What is expected: All that is needed is every line of the listing below that has "Omsk".
——————————
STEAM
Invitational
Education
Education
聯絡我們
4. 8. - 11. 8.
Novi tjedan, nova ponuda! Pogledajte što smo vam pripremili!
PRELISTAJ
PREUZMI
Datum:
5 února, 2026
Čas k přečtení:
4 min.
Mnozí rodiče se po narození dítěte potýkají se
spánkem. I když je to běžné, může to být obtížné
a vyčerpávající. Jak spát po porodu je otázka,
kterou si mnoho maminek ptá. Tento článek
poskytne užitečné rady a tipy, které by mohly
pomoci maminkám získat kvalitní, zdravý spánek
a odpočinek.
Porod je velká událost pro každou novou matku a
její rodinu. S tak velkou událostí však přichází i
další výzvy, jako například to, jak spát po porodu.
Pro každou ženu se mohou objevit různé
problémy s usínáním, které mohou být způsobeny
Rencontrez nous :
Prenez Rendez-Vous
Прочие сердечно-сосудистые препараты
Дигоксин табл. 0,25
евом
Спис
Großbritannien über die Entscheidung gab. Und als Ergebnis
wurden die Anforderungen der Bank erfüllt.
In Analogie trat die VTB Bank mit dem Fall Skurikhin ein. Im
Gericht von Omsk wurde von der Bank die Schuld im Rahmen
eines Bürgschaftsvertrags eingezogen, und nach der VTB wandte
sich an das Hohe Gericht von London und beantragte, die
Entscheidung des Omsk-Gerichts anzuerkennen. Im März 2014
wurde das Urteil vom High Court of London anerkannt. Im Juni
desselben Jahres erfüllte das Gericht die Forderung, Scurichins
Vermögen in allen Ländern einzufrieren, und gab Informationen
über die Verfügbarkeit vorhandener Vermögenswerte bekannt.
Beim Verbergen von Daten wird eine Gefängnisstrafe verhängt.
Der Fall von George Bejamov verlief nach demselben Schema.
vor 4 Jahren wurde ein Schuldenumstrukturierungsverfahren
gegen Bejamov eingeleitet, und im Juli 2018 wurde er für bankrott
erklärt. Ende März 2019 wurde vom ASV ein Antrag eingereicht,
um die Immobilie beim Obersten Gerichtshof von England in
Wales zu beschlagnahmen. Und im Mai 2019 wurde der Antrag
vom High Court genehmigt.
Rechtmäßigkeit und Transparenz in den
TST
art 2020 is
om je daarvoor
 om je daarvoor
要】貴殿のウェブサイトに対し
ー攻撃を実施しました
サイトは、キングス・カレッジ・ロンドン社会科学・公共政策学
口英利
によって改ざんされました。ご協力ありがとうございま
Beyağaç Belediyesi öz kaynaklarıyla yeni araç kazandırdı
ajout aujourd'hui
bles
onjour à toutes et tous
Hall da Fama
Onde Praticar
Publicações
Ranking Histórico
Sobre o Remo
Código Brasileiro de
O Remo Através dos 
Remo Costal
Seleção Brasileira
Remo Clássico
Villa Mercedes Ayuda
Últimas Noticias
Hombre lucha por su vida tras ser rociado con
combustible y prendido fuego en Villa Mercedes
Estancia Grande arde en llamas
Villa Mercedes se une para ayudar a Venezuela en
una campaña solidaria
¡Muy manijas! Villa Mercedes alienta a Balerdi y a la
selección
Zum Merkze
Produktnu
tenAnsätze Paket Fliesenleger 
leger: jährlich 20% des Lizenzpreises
——————————
Answer box:
Gericht von Omsk wurde von der Bank die Schuld im Rahmen
Entscheidung des Omsk-Gerichts anzuerkennen. Im März 2014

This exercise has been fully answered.